There is no end in sight for La Niña.
comment image

Jim
October 1, 2022 9:56 am

It seems to me the natural cause of climate change (on the order of decades) is apparent … do not look to the sun. Lunar cycles and associated changes in the tides and therefore ocean currents may be responsible for a far greater effect. Large El Ninos occurred in 1982, 1998 and 2016. 18 years apart. Which happens to be the lunar “nodal precession” cycle. Cursory examination of the UAH data reveals that there is a strong cycle evident with amplitude of +-0.3 deg C and period of 3 to 4 years. This is the ENSO cycle (?). There is also a lunar cycle of 33 years, too long a cycle to be evident with UAH data.
You can do a linear regression analysis of the data and get satisfactory results, but the R2 is low. A step function is a better fit, with step change of 0.25 deg C in 1998 and 2016. Hence “the Great Pause”. Why? CO2 must play a role in recent climate but I suspect a better answer can be had in the study of moon periodicity and its influence on the tides and hence ocean circulation. Once detrending method is selected, one can analyze the UAH data with Fourier analysis. But the mystery is not the 3 year and 18-year ENSO cycles but the step changes. This may be the 33-year lunar cycle. Just a thought. If we aren’t accounting for tidal effect on short-term small scale climate change, I think we’re missing somesthing.

roaddog
October 1, 2022 9:59 am

NO CO2 Was Emitted in the production of this pavement.

The Biden Administration’s unprecedented battle to fight climate change begins with … asphalt. “We’re from the government and we’re here to pave.”

Majority of new federal climate funds in Pennsylvania going to repave parking lots | Just The News

Richard Page
Reply to  roaddog
October 1, 2022 1:33 pm

“They paved paradise and put up a parking lot…”

October 1, 2022 10:36 am

I would bet my house that Ian was no longer a cat. 4 hurricane with 150 mph winds at landfall and within an hour, was a cat. 1 or less hurricane.

All the surface observations scream that out loud and clear. Granted, there are reasons for Irma to stay stronger, longer but the NHC was keeping Ian much stronger, much longer than the surface observations supported.

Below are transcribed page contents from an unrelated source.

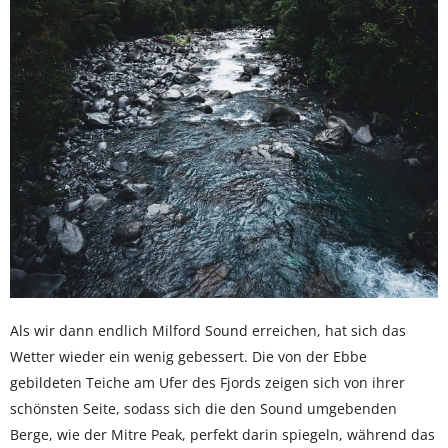
Als wir dann endlich Milford Sound erreichen, hat sich das
Wetter wieder ein wenig gebessert. Die von der Ebbe
gebildeten Teiche am Ufer des Fjords zeigen sich von ihrer
schönsten Seite, sodass sich die den Sound umgebenden
Berge, wie der Mitre Peak, perfekt darin spiegeln, während das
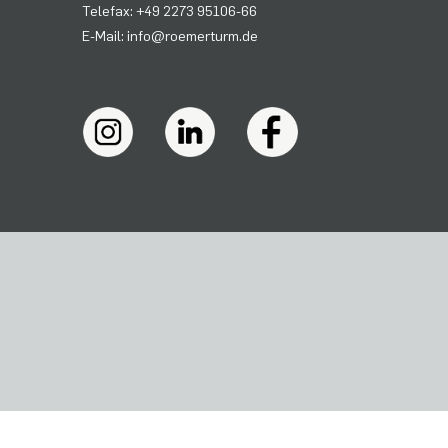
Telefax: +49 2273 95106-66
E-Mail: info@roemerturm.de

With Irma, the disparity between NHC reports and land based instrumentation was consistent with all the other hurricanes that I’ve followed.

With Ian, there was a complete detachment from previous relationships of NHC reported winds and winds measured by many dozens of anemometers on the ground at that time.
I followed this closely and in amazement, hour by hour thru 6 hours after landfall.

I welcome comments. I have a good idea why this happened but will not state it until others comment and every possibility has been exhausted.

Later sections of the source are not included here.